From my point of view, given the patients I have seen carrying the label CFS, it seems extremely unlikely that any single etiology will explain 95% of cases. Patients carrying the label CFS in the real world (rather than in research studies) seem to be a mixed bag. Many seem to have atypical depression or another psychological cause of fatigue (thus my need for the asbestos suit). Others, though, likely have a missed diagnosis or have some condition that is, as yet, unknown to medical science (retroviral infection with XMRV would have previously fit in this category).
Interpretation and Proof
Why does it matter? From the clinical perspective, many people with depression (typical or atypical) can be helped by standard therapies. Avoiding the label of depression for those who are depressed is no kindness (though it is also of no help for doctors to insist that symptoms are due to depression when they are not; I do not believe that all patients with CFS really suffer from depression). And getting therapies for purported etiologies that don't pan out (such as fludrocortisone for neurally mediated hypotension) simply exposes patients to side effects, harms, and costs, without resulting benefits.
Beyond that, though, this issue is at the intersection between evidence, experience, and opinion. I have no expertise in retroviruses, know nothing about XMRV or the methods used to detect it, and am lacking detailed evidence about how the study in Science was performed. But evidence about diseases still must be interpreted through the lens of clinical experience.

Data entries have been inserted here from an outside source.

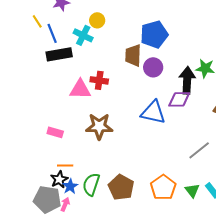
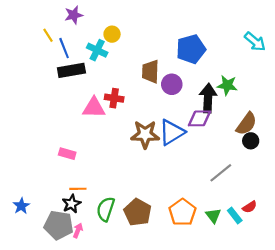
blue pentagon: (154, 34) -> (191, 49), moved
blue triangle: (153, 112) -> (172, 132), turned -44
brown star: (99, 126) -> (145, 134), moved
blue star: (70, 186) -> (21, 206), moved

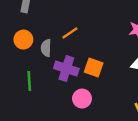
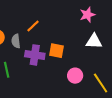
pink circle: (82, 99) -> (75, 76), moved

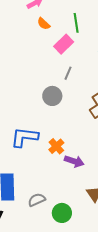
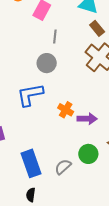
blue L-shape: (24, 137) -> (30, 95), moved
green circle: (62, 213) -> (88, 154), moved

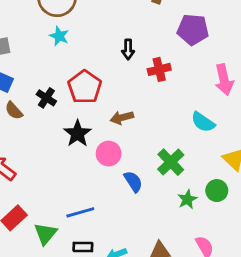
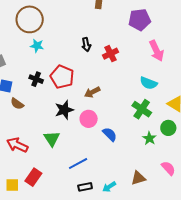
purple pentagon: (193, 30) -> (139, 20), moved
black cross: (46, 98) -> (36, 79), moved
black star: (78, 134) -> (64, 110), turned 30
green cross: (171, 162) -> (142, 109), moved
green triangle: (46, 234) -> (52, 139), moved

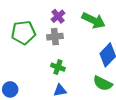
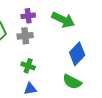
purple cross: (58, 16) -> (28, 16), turned 32

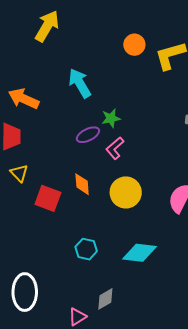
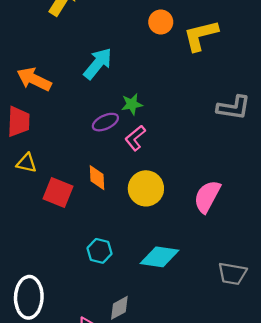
cyan arrow: (80, 83) -> (98, 64), turned 68
yellow triangle: (19, 173) -> (27, 163), turned -36

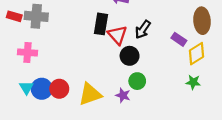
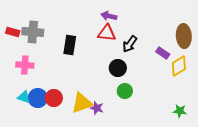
black rectangle: (101, 24) -> (70, 45), moved
red triangle: (117, 35) -> (107, 33), moved, turned -42
green star: (193, 82) -> (180, 111), moved
cyan triangle: (26, 88) -> (24, 97), turned -40
purple star: (123, 95) -> (97, 108), moved

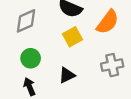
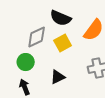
gray diamond: (26, 21) -> (37, 37), moved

Ultimately, many of the arguments between clinicians about CFS (let alone the arguments joined by patients) have to do with differing clinical interpretations of whether CFS feels like a believable single disease process. This is an area where a discipline like EBM doesn't provide much of a road map. Yet expert clinicians must make these sorts of judgments all the time when they decide whether to consider a cluster of signs and symptoms as an individual disease. Before HIV was discovered, I listened to expert clinicians reject the arguments for multiple immune system insults or inhaled nitrates as causes of AIDS, and instead point out that AIDS would turn out to be caused by a virus that was transmitted similarly to hep B given the similar epidemiology of the two diseases. There is no path from evidence to understanding that does not rely on expert interpretation, and, ultimately, no mechanical measure of sufficient evidence or proof outside of what counts as proof to those patients and providers who must make decisions.
XMRV
XMRV may yet turn out to be the cause of CFS, but given the track record of such causes, I think we need better evidence. Before NPR describes a "scientific breakthrough" and gets the hopes up of so many, I wish they would spend more time thinking and interviewing and looking for some balance. I have to believe they could have found an expert or two who would have urged caution in interpreting these results.
If future studies confirm the XMRV hypothesis, those out there now who are infuriated by my comments can feel free to say "we told you so." But if XMRV turns out not to be a very good etiology for real world cases of CFS, perhaps there might be more patience for those of us who urge not trying to explain all the many chronically fatigued patients with a single disease entity. In either case, it's worth recognizing the role that expert interpretation plays in medical controversies.
This post is long enough, and the second virus from the title of this piece will need to wait for a future post: I'll discuss the likelihood that we've really found an effective vaccine for HIV.
(After I wrote this, Marilyn Mann pointed me to a blog posting with some similar concerns about CFS having a specific viral etiology.)